Blondinchen fiel aus dem Rahmen. Während Timmy-Boy im Mittelpunkt stand, ordnete sie sich eher unauffällig am Außenkreis der fröhlichen Runde ein. Ich betrachtete sie näher. Immer wieder fiel ihr Blick auf Tim, scheu und möglichst unauffällig. Dezent geschminkt war sie, ihre Lippen glänzten durch einen farblosen Lippenstift, und die Wimpern hatte sie offensichtlich doch mit Tusche verstärkt. Ja, meine Kamera sieht alles! Auch, dass Tim ihr keinerlei Beachtung schenkte. Obwohl außer Tim sieben andere junge Männer, alberne Jungs, im Verhältnis zu den dreizehn jungen Frauen in der Minderzahl waren, wuselte der Hühnerhaufen fast ausschließlich um Tim herum. Einige Jungen machten zwar mit, wahrscheinlich aus Gruppenzwang, oder aus Konkurrenz zum Gastgeber. Aber jeder kam nur kurz zum Zug. Machte der eine einen Scherz, setzte Tim sofort noch einen drauf und erntete die lauteren Lacher. Die Statisten lachten pflichtgemäß mit.

Die junge Frau mit dem Rosenkleid fühlte sich sichtlich unwohl. Als würde sie den ganzen Auflauf ihrer Altersgenossen am liebsten zum Teufel wünschen. Ab und zu drückte ihr finsterer Blick genau das aus, und jetzt wusste ich, woher sie mir so bekannt vorkam. Sie konnte eine Schwester von Sarah sein. O ja, hatte meine Klientin sie vorgeschickt? War sie außer mir eine zweite Spionin, die Tim im Auge behalten sollte? Ich hatte Sarah nur einmal, bei mir während unseres Geschäftstreffens gesehen, auch, nun ja, durchs Fenster bei einer amüsanten Tätigkeit mit Tims Papa, aber diese Ähnlichkeit war frappierend.

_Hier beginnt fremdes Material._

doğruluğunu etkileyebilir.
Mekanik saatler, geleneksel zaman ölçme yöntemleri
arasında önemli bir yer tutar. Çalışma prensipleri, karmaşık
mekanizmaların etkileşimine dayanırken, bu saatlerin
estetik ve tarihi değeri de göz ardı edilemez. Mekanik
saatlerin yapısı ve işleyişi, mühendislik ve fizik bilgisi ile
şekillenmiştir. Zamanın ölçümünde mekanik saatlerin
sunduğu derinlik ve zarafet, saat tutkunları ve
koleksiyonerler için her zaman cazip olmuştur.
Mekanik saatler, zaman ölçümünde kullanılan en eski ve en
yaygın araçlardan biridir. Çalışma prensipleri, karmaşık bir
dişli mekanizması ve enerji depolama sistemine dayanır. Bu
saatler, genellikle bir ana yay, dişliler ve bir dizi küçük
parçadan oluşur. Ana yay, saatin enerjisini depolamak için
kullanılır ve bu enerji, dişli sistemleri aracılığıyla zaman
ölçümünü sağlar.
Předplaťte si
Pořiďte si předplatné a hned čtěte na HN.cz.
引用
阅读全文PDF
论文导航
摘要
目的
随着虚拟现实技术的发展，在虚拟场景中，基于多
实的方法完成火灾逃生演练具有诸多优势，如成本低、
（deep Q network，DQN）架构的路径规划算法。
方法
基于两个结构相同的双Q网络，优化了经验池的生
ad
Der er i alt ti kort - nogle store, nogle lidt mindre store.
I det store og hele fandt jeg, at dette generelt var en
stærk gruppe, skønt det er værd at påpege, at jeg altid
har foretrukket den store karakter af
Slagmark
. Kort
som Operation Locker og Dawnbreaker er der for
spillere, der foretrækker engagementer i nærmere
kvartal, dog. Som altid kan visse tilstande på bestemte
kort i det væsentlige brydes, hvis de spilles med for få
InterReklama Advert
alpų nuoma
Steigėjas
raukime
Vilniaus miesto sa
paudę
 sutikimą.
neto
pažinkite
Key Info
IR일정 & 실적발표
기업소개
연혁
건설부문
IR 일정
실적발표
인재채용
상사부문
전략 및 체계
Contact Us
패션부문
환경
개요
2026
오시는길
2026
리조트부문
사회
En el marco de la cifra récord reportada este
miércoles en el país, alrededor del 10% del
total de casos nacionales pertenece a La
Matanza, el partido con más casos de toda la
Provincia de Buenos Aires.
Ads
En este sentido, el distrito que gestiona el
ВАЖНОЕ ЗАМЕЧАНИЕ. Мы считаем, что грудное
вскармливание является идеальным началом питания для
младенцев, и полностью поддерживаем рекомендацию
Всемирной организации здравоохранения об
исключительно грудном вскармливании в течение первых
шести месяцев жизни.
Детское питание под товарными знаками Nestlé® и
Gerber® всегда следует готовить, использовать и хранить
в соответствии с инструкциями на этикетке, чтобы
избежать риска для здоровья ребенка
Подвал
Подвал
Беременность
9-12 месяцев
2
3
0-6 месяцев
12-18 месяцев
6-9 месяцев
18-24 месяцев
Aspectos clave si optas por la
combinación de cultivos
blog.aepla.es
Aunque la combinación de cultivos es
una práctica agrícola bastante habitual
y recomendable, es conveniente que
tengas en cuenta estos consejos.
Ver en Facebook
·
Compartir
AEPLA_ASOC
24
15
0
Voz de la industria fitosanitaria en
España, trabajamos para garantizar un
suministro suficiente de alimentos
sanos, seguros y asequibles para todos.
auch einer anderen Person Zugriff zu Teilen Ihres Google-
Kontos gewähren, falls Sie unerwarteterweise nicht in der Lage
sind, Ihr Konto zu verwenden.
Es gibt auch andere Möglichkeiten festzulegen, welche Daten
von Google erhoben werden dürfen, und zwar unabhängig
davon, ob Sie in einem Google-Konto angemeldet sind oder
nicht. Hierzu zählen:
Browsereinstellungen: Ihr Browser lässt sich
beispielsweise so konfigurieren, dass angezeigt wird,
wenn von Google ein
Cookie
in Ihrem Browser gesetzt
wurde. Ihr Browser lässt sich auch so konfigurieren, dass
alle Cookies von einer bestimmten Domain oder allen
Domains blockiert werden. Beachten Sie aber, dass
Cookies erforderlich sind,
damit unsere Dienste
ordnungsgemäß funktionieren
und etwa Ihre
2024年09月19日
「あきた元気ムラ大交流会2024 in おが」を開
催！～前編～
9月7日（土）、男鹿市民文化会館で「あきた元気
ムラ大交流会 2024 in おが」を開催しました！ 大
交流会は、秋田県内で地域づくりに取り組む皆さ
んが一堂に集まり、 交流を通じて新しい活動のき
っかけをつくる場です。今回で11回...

Der Gedanke kam mir, ob gar nicht Sarah mit Herrn van Damme Senior ins Bett gehüpft war, sondern diese schüchterne, zurückhaltende junge Dame? Ich muss zugeben, ich saß nun ein wenig verwirrt auf meinem Versteck im Wald. Was wurde hier gespielt? Ich legte meine Kamera zur Seite und dachte nach. Was, wenn das dort drüben Sarah selbst war? Wie sollte das mit meinem Auftrag zusammenpassen?

Erneut schaute ich durch die Optik meiner Kamera. Zoom, zoom, zoom.

Ich werde den Auftrag abbrechen, beschloss ich kurzerhand verärgert. Verarschen kann ich mich selbst. Schnell schoss ich noch ein paar Bilder. Dann stieg ich von meinem Hochsitz herab, eilte zu meinem zweihundert Meter entfernt geparkten Auto, damals noch einem alten Smart, und fuhr nach Hause.

Am nächsten Morgen, so gegen halb neun, stand die Polizei vor meiner Tür.